分子を構成する原子は絶対零度でも静止しておらず,いかなる温度においても常に運動している。そしてこうした原子の運動およびその変化が,機能性や反応性など分子の様々な性質を支配している。
この理由により,科学・技術の広範な分野で,レーザー振動分光等の手法により,古くより数多くの研究がなさなれてきた。しかしそれら既存の手法が観測するものは,原子の集団運動のエネルギーであり,原子の運動そのものではない。
自然の美しさや豊かさの源をより深く理解するために,また持続可能な社会の発展に貢献するためにも,これまでの間接的な計測法だけではなく,原子の運動そのものを可視化する手法が必要となっている。

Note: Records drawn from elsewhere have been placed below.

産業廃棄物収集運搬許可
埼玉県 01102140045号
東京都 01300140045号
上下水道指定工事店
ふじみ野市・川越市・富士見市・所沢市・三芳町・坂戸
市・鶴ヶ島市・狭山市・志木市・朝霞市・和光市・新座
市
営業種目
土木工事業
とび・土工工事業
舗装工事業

今回,これまで現象観測に止まっていた原子核による電子のコンプトン散乱を深化・発展させ,まったく新しい計測法ないしは分子分光法として確立した。
具体的には,①実験データの精度を桁違いに向上させる独自の計測装置の開発,②「原子種個々の分子内運動の情報を抽出するためのデータ解析法の開発,および③原子個々の分子内運動を精密に予言する理論の開発,の3つの開発成果を組み合わせ,重水素化水素(HD)分子を対象とする実験結果と理論計算との厳密な比較を行なった。
その結果,重水素化水素分子を構成するH原子とD原子個々の運動スピードを,ドップラー効果を精密に反映する形で実験計測できることを実証した。さらに対象とする分子の化学組成も定量的に解析できることも併せて示した。
原子種個々の運動量分析と元素分析という二つのユニークな特徴を併せ持つこの手法の利活用は,科学・技術の広範な分野で期待できる。例えば,表面へ応用すれば,表面分析に今や欠かせないラザフォード後方散乱分光法(RBS)が与える組成分布の情報に加え,表面層の原子の運動スピードとその方向の情報も同時に得ることができるという。
また,用いる高速電子線をパルス電子線に置き換えれば,瞬時的にしか存在しない不安定な分子,ひいては化学反応の直接追跡が可能になり,さらに観測する原子運動量の時間変化を原子に働く力に換算できることから,研究グループは,ナノの世界で起こる反応の理解に質的変化をもたらすことが期待されるとしている。